Windhoek-Initial reactions from economic analysts in response to yesterday’s tabling of a N$62.54 billion national budget are that Finance Minister Calle Schlettwein had no major surprises and in fact sent out all the right messages to restore confidence in the domestic economy.
Minister Schlettwein yesterday revealed his proposed expenditure outlay, which is equivalent to 36.6 percent of GDP and represents an increase of 1.7 percent from the revised budget of N$61.50 billion tabled the previous year.
Total spending for the next three years is projected to remain relatively flat, with the indicative allocation for 2018/19 set at N$61.86 billion and N$62.72 billion for 2019/20.
In particular, the ceiling for 2018/19 would be set at N$61.86 billion as once-off payments for services are completed.
The total non-interest expenditure for 2017/18 amounts to N$57.54 billion, which is projected to increase by about 2.2 percent annually to reach N$59.59 billion by the 2019/20 financial year.
“The minister made the best of a very difficult situation, having committed to a high percentage of social spending (48 percent of total expenditure), including education, health and poverty alleviation, in an economy that grew only by 1.3 percent last year and is set to grow at around 2.5 percent in 2017. Only faster economic growth can ease the pressure off Namibia’s public finances and get us out of this ‘storm’,” remarked Johannes Gawaxab, the executive chairman of Eos Capital.

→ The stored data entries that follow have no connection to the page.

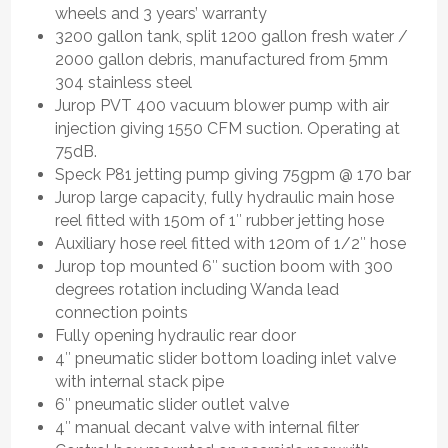
wheels and 3 years’ warranty
3200 gallon tank, split 1200 gallon fresh water /
2000 gallon debris, manufactured from 5mm
304 stainless steel
Jurop PVT 400 vacuum blower pump with air
injection giving 1550 CFM suction. Operating at
75dB.
Speck P81 jetting pump giving 75gpm @ 170 bar
Jurop large capacity, fully hydraulic main hose
reel fitted with 150m of 1″ rubber jetting hose
Auxiliary hose reel fitted with 120m of 1/2″ hose
Jurop top mounted 6″ suction boom with 300
degrees rotation including Wanda lead
connection points
Fully opening hydraulic rear door
4″ pneumatic slider bottom loading inlet valve
with internal stack pipe
6″ pneumatic slider outlet valve
4″ manual decant valve with internal filter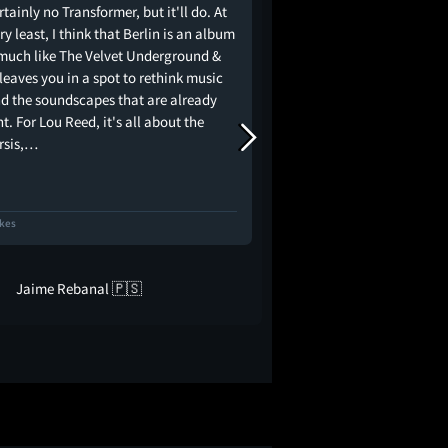
ertainly no Transformer, but it'll do. At
Julian Schnabel até te
ry least, I think that Berlin is an album
inserindo vinhetas óbv
 much like The Velvet Underground &
ilustram alguns versos
leaves you in a spot to rethink music
longo da apresentação.
d the soundscapes that are already
muito bem o que precisa
t. For Lou Reed, it's all about the
de filme: captar as tro
rsis,…
os integrantes da…
ikes
16 Likes
Jaime Rebanal 🇵🇸
Guilherme Ga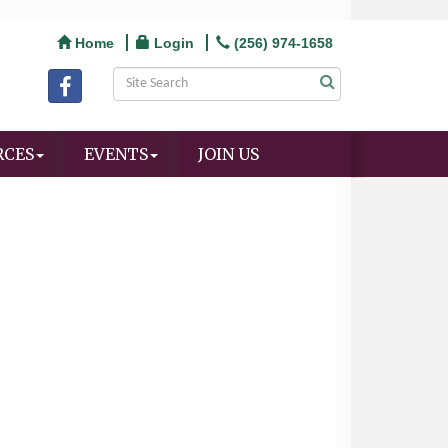
Home
Login
(256) 974-1658
RCES
EVENTS
JOIN US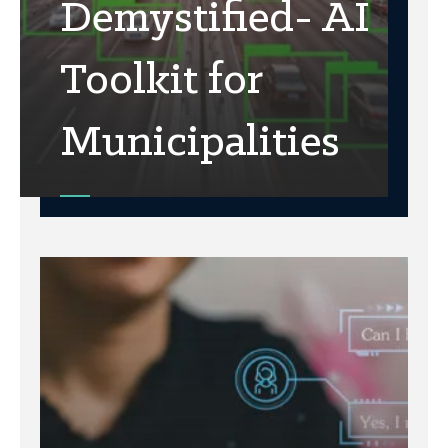
Demystified- AI
Toolkit for
Municipalities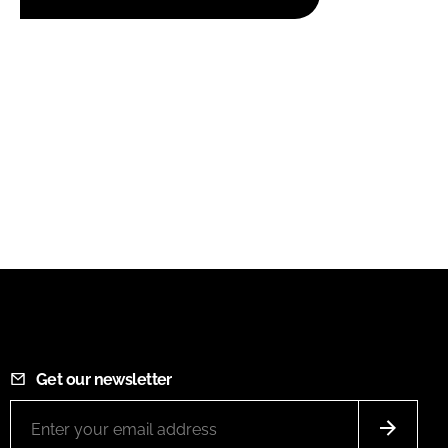
Get our newsletter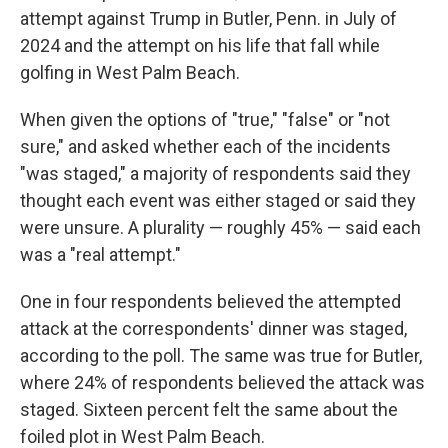
attempt against Trump in Butler, Penn. in July of
2024 and the attempt on his life that fall while
golfing in West Palm Beach.
When given the options of "true," "false" or "not
sure," and asked whether each of the incidents
"was staged," a majority of respondents said they
thought each event was either staged or said they
were unsure. A plurality — roughly 45% — said each
was a "real attempt."
One in four respondents believed the attempted
attack at the correspondents' dinner was staged,
according to the poll. The same was true for Butler,
where 24% of respondents believed the attack was
staged. Sixteen percent felt the same about the
foiled plot in West Palm Beach.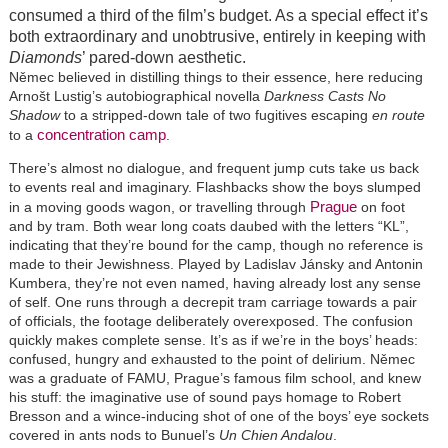
consumed a third of the film’s budget. As a special effect it’s
both extraordinary and unobtrusive, entirely in keeping with
Diamonds
’ pared-down aesthetic.
Němec believed in distilling things to their essence, here reducing
Arnošt Lustig’s autobiographical novella
Darkness Casts No
Shadow
to a stripped-down tale of two fugitives escaping
en route
concentration camp
to a
.
There’s almost no dialogue, and frequent jump cuts take us back
to events real and imaginary. Flashbacks show the boys slumped
Prague
in a moving goods wagon, or travelling through
on foot
and by tram. Both wear long coats daubed with the letters “KL”,
indicating that they’re bound for the camp, though no reference is
made to their Jewishness. Played by Ladislav Jánsky and Antonin
Kumbera, they’re not even named, having already lost any sense
of self. One runs through a decrepit tram carriage towards a pair
of officials, the footage deliberately overexposed. The confusion
quickly makes complete sense. It’s as if we’re in the boys’ heads:
confused, hungry and exhausted to the point of delirium. Němec
was a graduate of FAMU, Prague’s famous film school, and knew
his stuff: the imaginative use of sound pays homage to Robert
Bresson and a wince-inducing shot of one of the boys’ eye sockets
covered in ants nods to Bunuel’s
Un Chien Andalou
.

He added that through yesterday’s budget proposal, the country averted a potential fiscal crisis and is set to retain fiscal sovereignty.
He noted that the key features of the budget are “continued, yet firm, commitment to fiscal consolidation, no major surprises on the tax side and a shift towards productive spending”.
Also commenting on the 2017/18 national budget, Ngoni Bopoto, a research analyst at Namibia Equity Brokers, said he was satisfied that Schlettwein is addressing the appropriate issues to restore confidence in the management of the economy.
“The minister has, in our opinion, sent out all the right signals. The budget reflected consistency of priorities and displayed confidence in the growth outlook (albeit optimistic) and recovery in the revenue trajectory.
“The inclusive economic growth and the social elements remain an area of focus and stern warnings have been sent out with regards to acts of fiscal indiscipline and corruption,” Bopoto noted.
Frans Uusiku, an economist at Simonis Storm Securities, agreed that there were no major surprises in the budget, particularly as Schlettwein did not divert from the Medium Term Economic Framework (MTEF).
“It is a really positive outlook, but we expected more specifics in terms of revenue projections. However, it is a fair budget given the many challenges in terms of the revenue squeeze and growth forecasts,” he said, adding that while the current economic climate does not provide much flexibility, the budget should restore confidence in the local economy, as it re-aligns expenditure with expected revenue.
State revenue for 2017/18 is projected to reach N$56.4 billion, growing 9.7 percent from the N$51.5 billion estimated to have been collected during 2016/17. This increase in revenue is expected to derive from an increase in Southern Africa Customs Union (SACU) receipts.
“What we would want to see is the revenue squeeze being addressed in the long run, particularly in light of the fact that SACU revenue is still subject to revision,” Uusiku concluded.